# BMW M4 - Single Stage - Gtechniq Crystal Serum



## AMDetails (Jan 20, 2012)

*BMW M4 - Single Stage - Gtechniq Crystal Serum (Wheelie Stool Video)*



So in this Studio Post we have the monster that is the BMW M4 in for a
* Gtechniq Single Stage Detail with Gtechniq Crystal Serum and EXO V2.*

The Single Stage Detail helps to remove any defects during the manufacturing process or during dealership prep. Then after Gtechniq Panel Wipe the conditions are perfect for the application of Gtechniq Crystal Serum - Professional only coating which comes with a 7 year guarantee.

AMDetails are the Gtechniq accredited detailers for The Highlands and Aberdeenshire.

_To find out more on our Single Stage Detail
AMDetails Detailing Services - http://www.amdetailscarcare.co.uk/_

​
After the Single Stage Detail the BMW M4 was then protected with Gtechniq

*GTECHNIQ COATINGS USED*

Gtechniq Crystal Serum (7 Year Guarantee) 
Gtechniq EXO V2

*THEN THE TOTAL SURFACE PROTECTION PACKAGE*

Gtechniq G1 Smart Glass
Gtechniq C5 Wheel Armour (Wheels off Package)
Gtechniq C4 Permanent Trim Restorer
Gtechniq C6 Matte Dash
Gtechniq I1 Smart Fabric
Gtechniq L1 Leather guard

​
*BMW M4 Wheelie Stool Video​*
_To play. Click the image_ :thumb:

If you like the video then please
*SUBSCRIBE*









*
To see more then please check out our Flickr Album
https://flic.kr/s/aHskyCT7wD*​
*Alan* - "_I'm led to believe this is in fact a special order colour that's not M4 specific. Then during the process of fitting all the 'Black Pack' extras the customer chose not to have the majority installed. Making the spec very unique. I LOVE IT. Such a great stance and the deep red & black features really just make the car for me. WEAPON.... looking forward to your thoughts guys - thanks._"


----------



## wd40 (Jun 20, 2007)

Not a fan of red cars as such but that looks amazing ! :thumb:


----------



## fethead (May 12, 2007)

Lovely work and car. I have a question: Do you find that after applying quartz type coatings, CS in the case, that it reduces the appearance of BMW orange peel (not that it removes it, but rather it flattens it)?

Thanks and keep up the cracking work.

Richard


----------



## Teufel (Feb 21, 2016)

fethead said:


> Lovely work and car.

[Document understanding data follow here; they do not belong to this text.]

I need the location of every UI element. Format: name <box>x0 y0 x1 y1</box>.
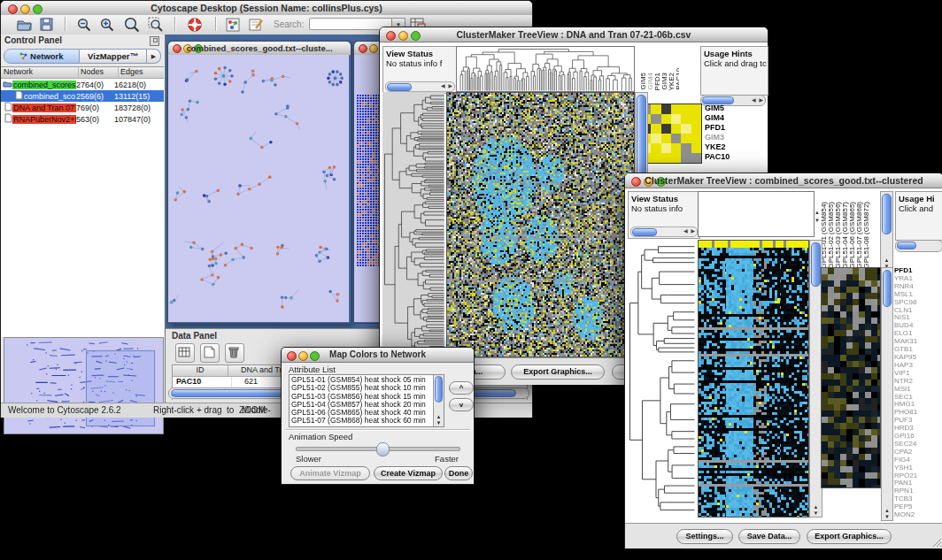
tab-vizmapper[interactable]: VizMapper™ <box>80 49 147 64</box>
move-down-button[interactable]: v <box>449 398 474 411</box>
data-panel-title: Data Panel <box>172 331 217 341</box>
network-view-canvas[interactable] <box>168 55 349 322</box>
tv1-zoom-matrix[interactable] <box>640 104 702 164</box>
matrix-cell <box>681 104 691 114</box>
help-lifesaver-icon[interactable] <box>187 17 203 33</box>
attribute-list[interactable]: GPL51-01 (GSM854) heat shock 05 minGPL51… <box>289 374 444 427</box>
file-icon <box>1 90 23 102</box>
network-list-row[interactable]: DNA and Tran 07769(0)183728(0) <box>1 102 164 113</box>
matrix-cell <box>691 124 701 134</box>
main-titlebar[interactable]: Cytoscape Desktop (Session Name: collins… <box>1 1 532 16</box>
tv2-labels-vscrollbar[interactable]: ▲▼ <box>880 191 893 271</box>
network-list-row[interactable]: combined_sco2569(6)13112(15) <box>1 90 164 102</box>
float-panel-icon[interactable] <box>150 36 159 46</box>
tv1-usage-hints-panel: Usage Hints Click and drag tc <box>700 46 768 96</box>
tv2-heatmap-canvas[interactable] <box>698 240 809 518</box>
tv1-row-dendrogram-canvas[interactable] <box>382 92 444 356</box>
tv2-zoom-heatmap-canvas[interactable] <box>821 267 881 488</box>
export-graphics-button[interactable]: Export Graphics... <box>807 529 892 544</box>
toolbar-separator <box>174 17 175 31</box>
save-data-button[interactable]: Save Data... <box>738 529 800 544</box>
matrix-cell <box>681 143 691 153</box>
column-header-id[interactable]: ID <box>173 365 228 377</box>
settings-button[interactable]: Settings... <box>676 529 733 544</box>
attribute-list-vscrollbar[interactable]: ▲▼ <box>433 375 444 426</box>
vizmap-icon[interactable] <box>226 18 240 32</box>
column-label: GPL51-06 (GSM865) <box>849 202 855 269</box>
network-overview-canvas[interactable] <box>4 337 164 434</box>
resize-grip[interactable] <box>931 537 942 548</box>
tab-overflow-arrow[interactable]: ▶ <box>147 49 161 64</box>
column-label: GIM3 <box>661 73 668 90</box>
open-file-icon[interactable] <box>17 18 32 31</box>
delete-attribute-trash-icon[interactable] <box>225 343 244 363</box>
gene-label: PAC10 <box>705 152 730 162</box>
matrix-cell <box>691 153 701 163</box>
column-header-nodes[interactable]: Nodes <box>79 67 119 78</box>
save-icon[interactable] <box>40 18 53 31</box>
annotation-icon[interactable] <box>249 18 264 32</box>
zoom-fit-icon[interactable] <box>124 17 141 33</box>
tv2-status-hscrollbar[interactable]: ◀ ▶ <box>630 226 698 237</box>
network-list-row[interactable]: RNAPuberNov2+I563(0)107847(0) <box>1 113 164 125</box>
matrix-cell <box>651 143 660 153</box>
map-colors-dialog: Map Colors to Network Attribute List GPL… <box>281 347 475 485</box>
table-mode-button[interactable] <box>175 343 195 363</box>
faster-label: Faster <box>435 454 459 464</box>
tv1-column-dendrogram-canvas[interactable] <box>456 46 635 92</box>
minimize-icon[interactable] <box>369 44 378 53</box>
network-name: combined_scores <box>12 81 76 89</box>
network-frame-1-titlebar[interactable]: combined_scores_good.txt--cluste... <box>168 42 351 56</box>
zoom-selected-icon[interactable] <box>148 17 165 33</box>
column-header-edges[interactable]: Edges <box>119 67 164 78</box>
tv1-status-hscrollbar[interactable]: ◀ ▶ <box>385 81 455 92</box>
network-edges-count: 107847(0) <box>114 115 164 124</box>
treeview2-titlebar[interactable]: ClusterMaker TreeView : combined_scores_… <box>625 173 942 188</box>
matrix-cell <box>681 114 691 124</box>
matrix-cell <box>651 124 660 134</box>
toolbar-separator <box>215 17 216 31</box>
tv2-label-arrows[interactable]: ▲▼ <box>814 209 821 225</box>
network-list-row[interactable]: combined_scores2764(0)16218(0) <box>1 79 164 90</box>
animate-vizmap-button[interactable]: Animate Vizmap <box>290 466 370 480</box>
column-label: GIM4 <box>647 73 653 90</box>
treeview1-title: ClusterMaker TreeView : DNA and Tran 07-… <box>380 29 768 40</box>
matrix-cell <box>661 134 671 143</box>
tv2-gene-list: PFD1YRA1RNR4MSL1SPC98CLN1NIS1BUD4ELG1MAK… <box>894 267 917 519</box>
tv1-heatmap-canvas[interactable] <box>446 92 635 357</box>
slider-thumb[interactable] <box>376 442 390 456</box>
tv2-usage-hscrollbar[interactable] <box>895 240 942 252</box>
close-icon[interactable] <box>359 44 367 53</box>
tv1-column-labels: GIM5GIM4PFD1GIM3YKE2PAC10 <box>640 46 679 90</box>
tv1-gene-list: GIM5GIM4PFD1GIM3YKE2PAC10 <box>705 104 730 162</box>
matrix-cell <box>681 124 691 134</box>
gene-label: GIM3 <box>705 133 730 142</box>
treeview1-titlebar[interactable]: ClusterMaker TreeView : DNA and Tran 07-… <box>380 27 768 42</box>
tab-network[interactable]: Network <box>4 49 80 64</box>
create-vizmap-button[interactable]: Create Vizmap <box>374 466 443 480</box>
new-attribute-button[interactable] <box>200 343 220 363</box>
matrix-cell <box>661 104 671 114</box>
column-header-network[interactable]: Network <box>1 67 79 78</box>
search-label: Search: <box>274 19 304 29</box>
dialog-titlebar[interactable]: Map Colors to Network <box>282 348 474 363</box>
zoom-in-icon[interactable] <box>100 18 115 32</box>
network-nodes-count: 769(0) <box>76 104 114 112</box>
status-pan-hint: Middle- <box>242 405 271 415</box>
done-button[interactable]: Done <box>444 466 473 480</box>
tv1-view-status-panel: View Status No status info f ◀ ▶ <box>382 46 458 94</box>
move-up-button[interactable]: ^ <box>449 381 474 395</box>
zoom-out-icon[interactable] <box>77 18 92 32</box>
matrix-cell <box>691 114 701 124</box>
animation-speed-slider[interactable] <box>296 447 460 451</box>
attribute-list-item[interactable]: GPL51-07 (GSM868) heat shock 60 min <box>291 417 433 425</box>
column-label: GPL51-07 (GSM868) <box>856 202 862 269</box>
tv2-gene-vscrollbar[interactable]: ▲▼ <box>881 267 893 521</box>
treeview2-title: ClusterMaker TreeView : combined_scores_… <box>625 175 942 186</box>
network-frame-1-title: combined_scores_good.txt--cluste... <box>168 43 351 53</box>
tv2-row-dendrogram-canvas[interactable] <box>628 240 696 516</box>
tv2-usage-hints-panel: Usage Hi Click and <box>895 191 942 241</box>
matrix-cell <box>661 143 671 153</box>
matrix-cell <box>681 134 691 143</box>
export-graphics-button[interactable]: Export Graphics... <box>511 364 605 380</box>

I have a question: Do you find that after applying quartz type coatings, CS in the case, that it reduces the appearance of BMW orange peel (not that it removes it, but rather it flattens it)?
> 
> Thanks and keep up the cracking work.
> 
> Richard


I applied on my old A3 Gyeon MOHS and on my current car Kamikaze Miyabi both still had their orange peel find the orange peel shows even more .
Why I am planning to wet-sand my hole car with my Rupes Duetto just need a week off of work and some better weather lol.

Great job , the Car looks finally how a new car should look , dealer should take more care of new cars omg.


----------



## chris.t (Jan 18, 2014)

Great work as always Alan This M4 really suits that colour


----------



## AMDetails (Jan 20, 2012)

fethead said:


> Lovely work and car. I have a question: Do you find that after applying quartz type coatings, CS in the case, that it reduces the appearance of BMW orange peel (not that it removes it, but rather it flattens it)?
> 
> Thanks and keep up the cracking work.
> 
> Richard


Sorry Richard,

But we have yet to find a coating that does this. Sanding / Denim so far are the only options we can offer.

Have fun :buffer:

Alan


----------



## Stu Mac (Aug 18, 2014)

Great job on a stunning BM


----------



## chongo (Jun 7, 2014)

Love this colour, it really suits the car. Orange peel is a pain on BMW, you lose a lot of true reflection and the only way round this is machine wet sand or denim. Great work mate he must been over the moon.


----------



## gtechrob (Sep 11, 2006)

great shots Alan :thumb:


----------



## ALANSHR (Jun 29, 2007)

Outstanding, would like to see that on my golf.


----------



## AMDetails (Jan 20, 2012)

ALANSHR said:


> Outstanding, would like to see that on my golf.


Drop us a line sir.
01343 547742

or email us via the website enquiry form.
http://www.amdetailscarcare.co.uk

:wave:


----------



## 6stw (Aug 23, 2014)

Great colour combination, beast of a machine too! 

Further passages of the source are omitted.